Most feature films made during the Golden Age of Hollywood were in black and white, so audiences were dazzled when a movie exploded in Technicolor. The rich, flamboyant use of Technicolor in such late 1930s classics as “Snow White and the Seven Dwarfs,” “The Adventures of Robin Hood,” “The Wizard of Oz” and “Gone With the Wind” enchants audiences in the digital era.
But it took nearly two decades for Technicolor to become so glorious.
“The Dawn of Technicolor: 1915-1935,” an exhaustively researched book published by the George Eastman House and written by James Layton and David Pierce, explores the early years of Technicolor and includes some 400 photographs and an annotated filmography for the early two-strip process that, because of technical limitations of the time, couldn’t replicate natural blues, purples and yellows.

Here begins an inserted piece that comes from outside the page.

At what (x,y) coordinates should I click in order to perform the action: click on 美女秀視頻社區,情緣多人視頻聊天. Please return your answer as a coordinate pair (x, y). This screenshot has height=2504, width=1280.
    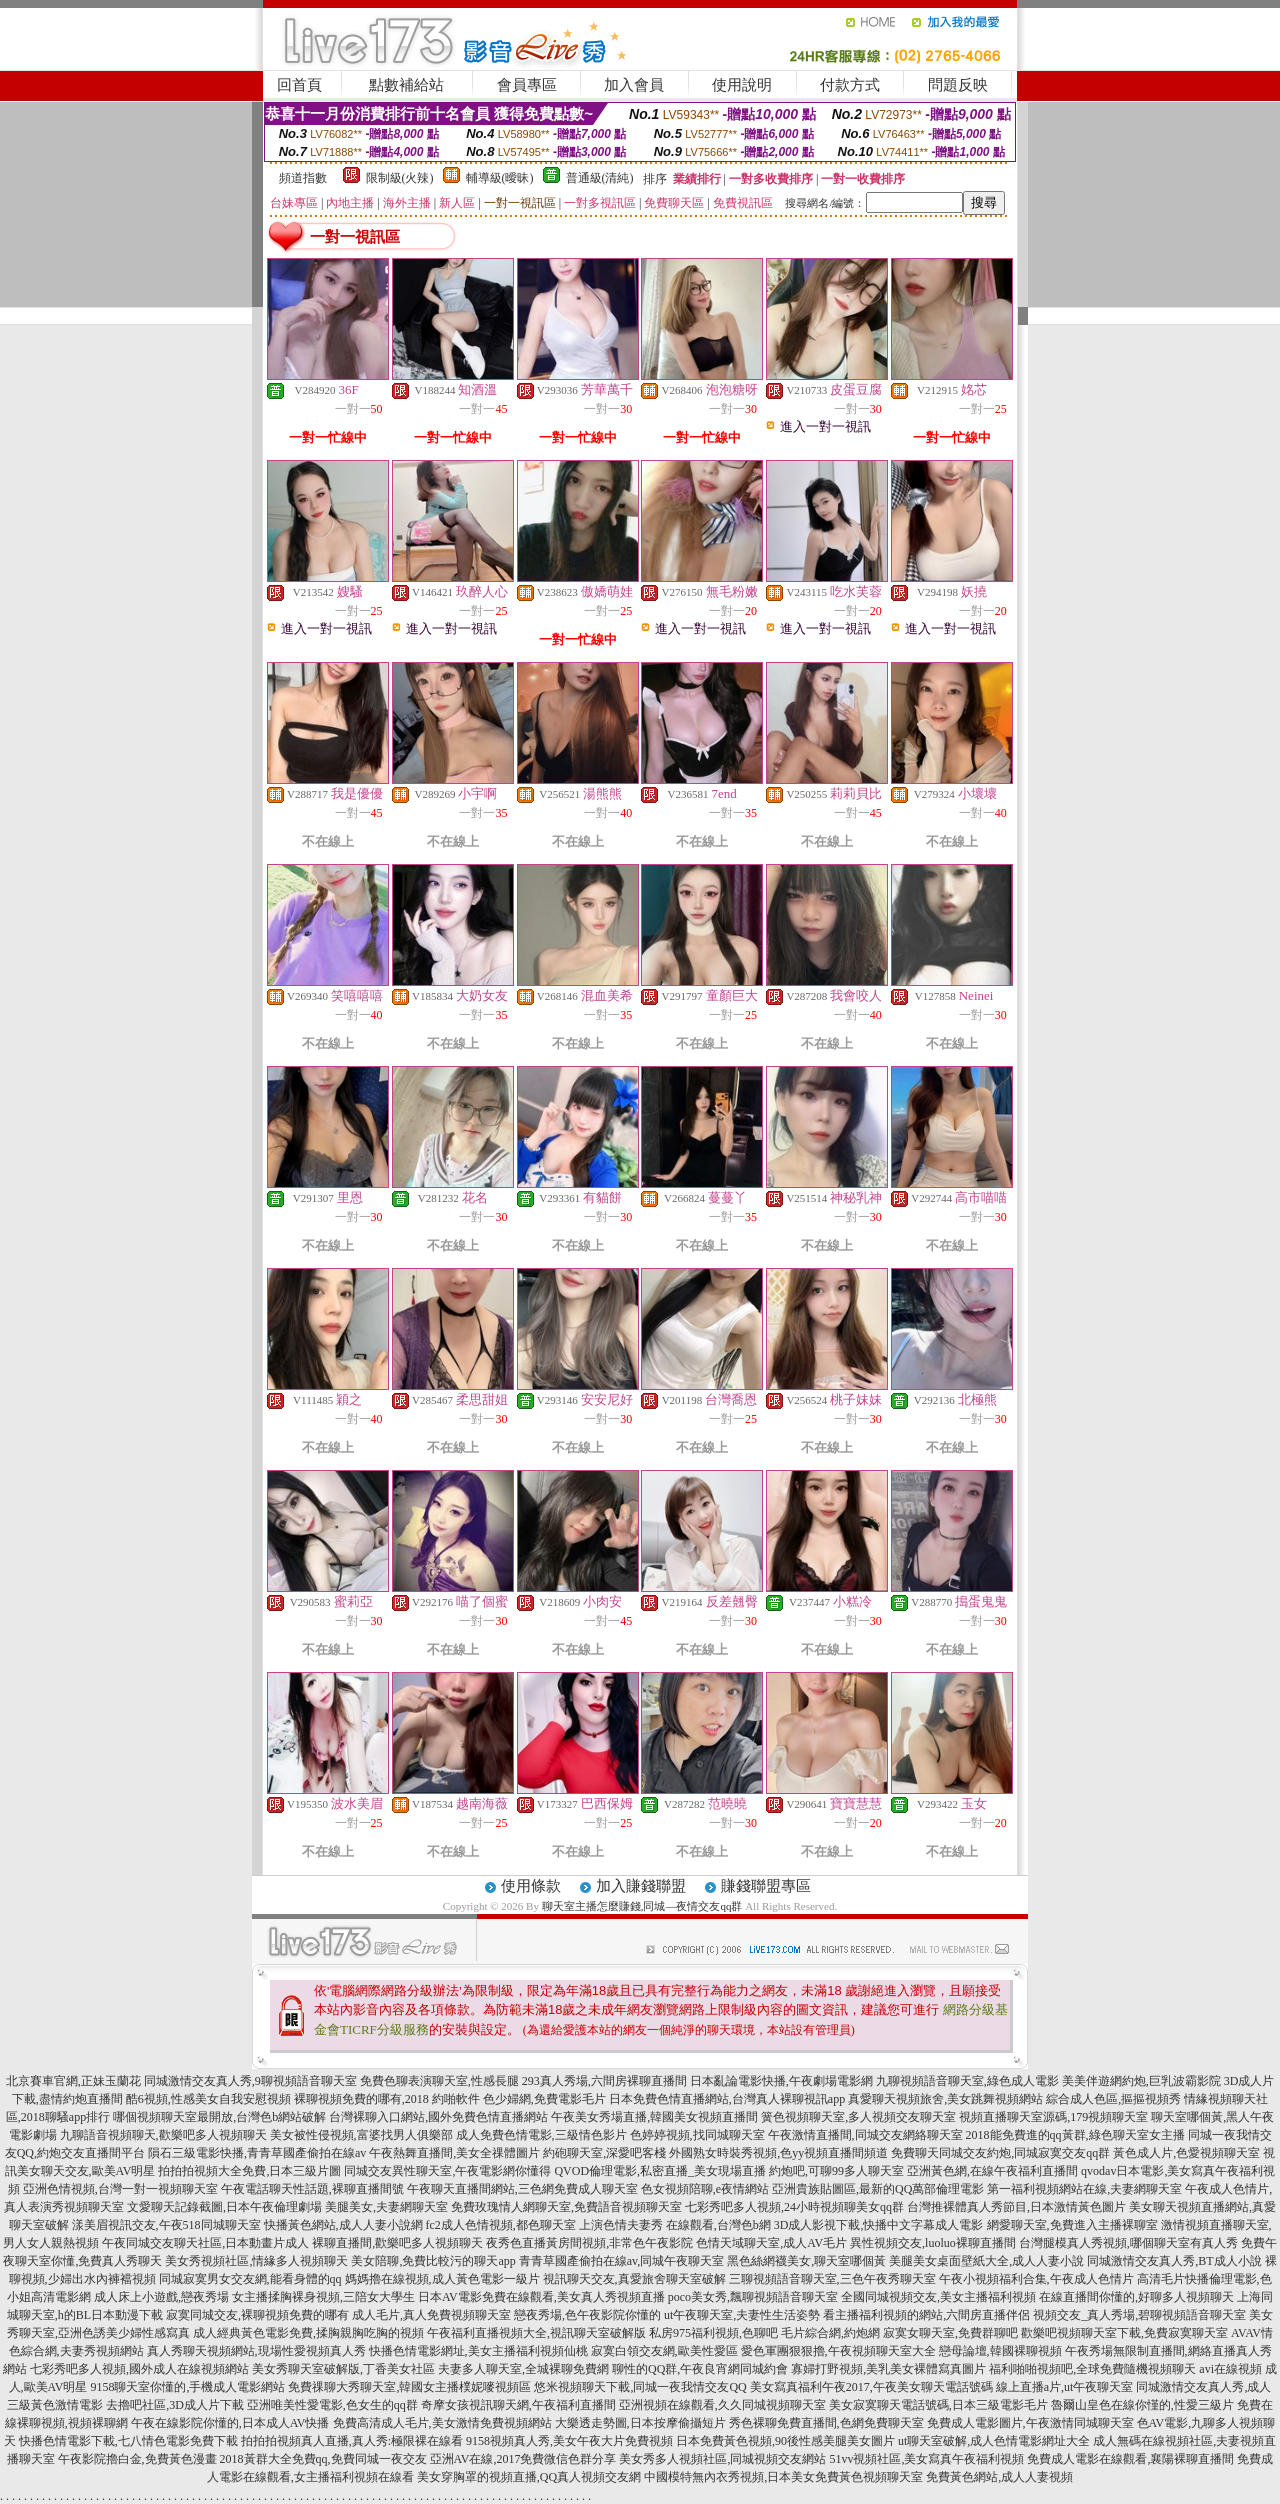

Technicolor was founded a century ago by Herbert T. Kalmus, a graduate of the Massachusetts Institute of Technology and a physicist; fellow MIT graduate Daniel F. Comstock, who was an engineer, physicist and professor; and mechanical engineer and inventor W. Burton Wescott.
Kalmus, Comstock and Wescott didn’t have any experience in motion pictures, Layton said, but they saw opportunity when a British color system called Kinemacolor was proving problematic.
“It flickered a lot on the screen and caused headaches,” said Layton, an assistant archivist in the Moving Image Department at the George Eastman House. “Burton Wescott saw a demonstration and saw the flaws.”
He took the sample of the film back to the lab, and his team tried to improve it, Layton said.
“They came up with an improved camera and improved way of projecting it,” he said. “That was the first Technicolor process.”
Noted film historian, archivist and author Pierce said the then-new company Technicolor was similar to the modern Silicon Valley start-up.
“They raised investments from Boston bankers, railroad magnates, people who were looking to invest their fortune that could turn out to be very profitable,” Layton added.
Technicolor’s first film, “The Gulf Between” in 1917, was a disaster. The company had technical problems in the presentation and had to go back to the drawing board.
“It was like those stories of Edison inventing the light bulb where he tries to all of those different filaments until one of them actually lasts,” Pierce said. “It was a lot of experimentation.”
Five years later, the company’s next film, “The Toll of the Sea,” was a marked improvement in photography and color design. Still, Layton said, the two-strip process couldn’t reproduce the full spectrum, so Technicolor had to control a film’s palette carefully.
New makeup had to be created because the makeup used in black-and-white films looked artificial.
“They had problems with the way color photographed under different lighting,” Layton said. “So the solution was to have different sets of costumes. They were made of different colors, but when photographed, they appeared to match.”
Technicolor sometimes needed as much as five times the light of a black-and-white film. Banks of lights were needed to illuminate enormous stages, Layton said. Temperatures inside the studios became unbearable. “There are stories of actors’ makeup just sort of dripping off their faces,” Layton said.
Though Layton and Pierce documented 371 films that were entirely shot or featured sequences in the two-strip process, they found no proof that color drove ticket sales, Pierce said.
Silent screen superstar Douglas Fairbanks used Technicolor in his 1926 swashbuckler “The Black Pirate,” Pierce said, but he used it for artistic purposes.
“He spent much more to make it in color,” Pierce said. “Looking at the grosses, it was certainly well received in color, but it would have been as successful even if it was in black and white.”
Technicolor’s fortunes boomed in 1929 and early 1930 when Warner Bros. gave the company a lucrative contract to make several color musicals.
But with so many movies in the pipeline, the quality of the prints suffered. Audiences grew tired of stagy musicals. Because color was so closely associated with musicals, Warner Bros. pulled the plug.
It was the three-strip Technicolor process, which replicated the full spectrum, that saved the company.
Technicolor struck a deal with Walt Disney to make animated shorts in the three-strip format. In 1933, Disney and the company scored their first big hit with the three-color process with “Three Little Pigs.”
“It made an enormous amount of money for Disney,” Layton said, adding that is what helped fund “Snow White and the Seven Dwarfs.”